• **PROBLEM TO WORK ON**: Each line of the data must be given back verbatim, with pictures removed.

/---

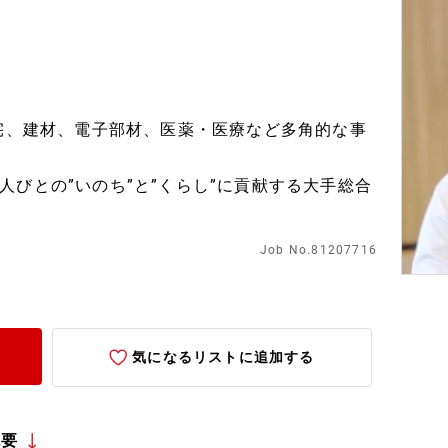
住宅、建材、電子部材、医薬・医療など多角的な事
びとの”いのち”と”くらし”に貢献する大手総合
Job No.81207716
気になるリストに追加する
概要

\---

• **EXPECTED ANSWER**:
住宅、建材、電子部材、医薬・医療など多角的な事
びとの”いのち”と”くらし”に貢献する大手総合
Job No.81207716
気になるリストに追加する
概要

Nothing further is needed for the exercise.